→ TASK DIRECTIONS
Exactly the lines from the beginning of the listing below through the line that contains "ら円を強くすることが出来る」" should be transcribed, and pictures must stay out.

→ EXERCISE MATERIAL

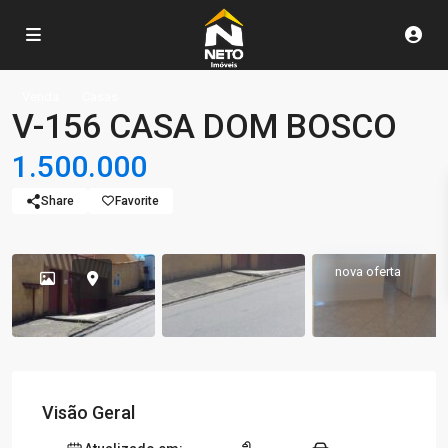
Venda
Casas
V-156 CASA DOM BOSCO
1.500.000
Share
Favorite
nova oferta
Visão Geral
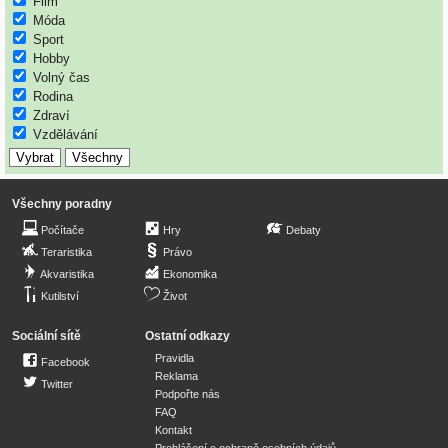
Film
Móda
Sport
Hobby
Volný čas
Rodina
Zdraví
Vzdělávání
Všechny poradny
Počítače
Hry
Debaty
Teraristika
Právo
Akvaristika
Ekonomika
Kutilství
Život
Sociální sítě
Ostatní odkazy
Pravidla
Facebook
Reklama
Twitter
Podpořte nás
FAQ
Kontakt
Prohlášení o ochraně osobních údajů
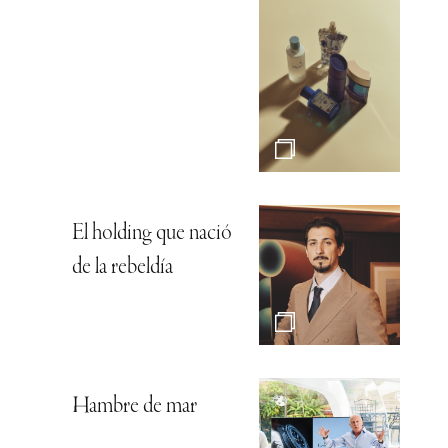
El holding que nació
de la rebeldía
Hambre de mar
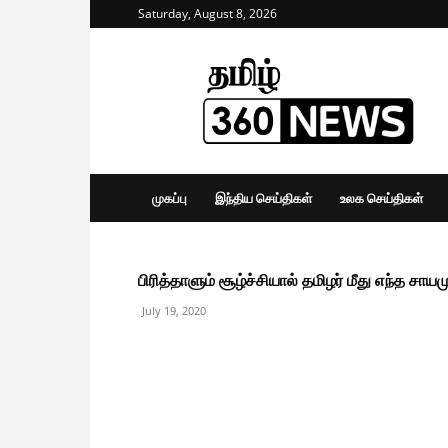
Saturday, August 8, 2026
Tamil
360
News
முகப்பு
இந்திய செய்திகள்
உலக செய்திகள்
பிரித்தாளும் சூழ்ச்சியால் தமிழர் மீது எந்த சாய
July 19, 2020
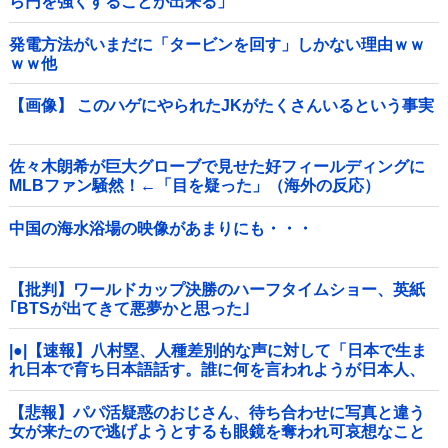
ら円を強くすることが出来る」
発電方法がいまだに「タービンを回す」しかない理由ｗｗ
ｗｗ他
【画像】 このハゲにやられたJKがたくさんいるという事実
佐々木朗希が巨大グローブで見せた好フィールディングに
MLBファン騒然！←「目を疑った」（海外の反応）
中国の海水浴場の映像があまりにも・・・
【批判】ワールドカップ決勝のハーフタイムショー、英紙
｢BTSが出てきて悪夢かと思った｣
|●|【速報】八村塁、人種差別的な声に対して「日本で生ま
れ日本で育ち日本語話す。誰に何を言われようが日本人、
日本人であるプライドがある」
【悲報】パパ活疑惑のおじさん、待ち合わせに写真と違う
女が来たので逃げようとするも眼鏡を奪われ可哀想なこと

→ RESPONSE TO THE TASK
Venda
Casas
V-156 CASA DOM BOSCO
1.500.000
Share
Favorite
nova oferta
Visão Geral
Film
Móda
Sport
Hobby
Volný čas
Rodina
Zdraví
Vzdělávání
Všechny poradny
Počítače
Hry
Debaty
Teraristika
Právo
Akvaristika
Ekonomika
Kutilství
Život
Sociální sítě
Ostatní odkazy
Pravidla
Facebook
Reklama
Twitter
Podpořte nás
FAQ
Kontakt
Prohlášení o ochraně osobních údajů
El holding que nació
de la rebeldía
Hambre de mar
Saturday, August 8, 2026
Tamil
360
News
முகப்பு
இந்திய செய்திகள்
உலக செய்திகள்
பிரித்தாளும் சூழ்ச்சியால் தமிழர் மீது எந்த சாய
July 19, 2020
ら円を強くすることが出来る」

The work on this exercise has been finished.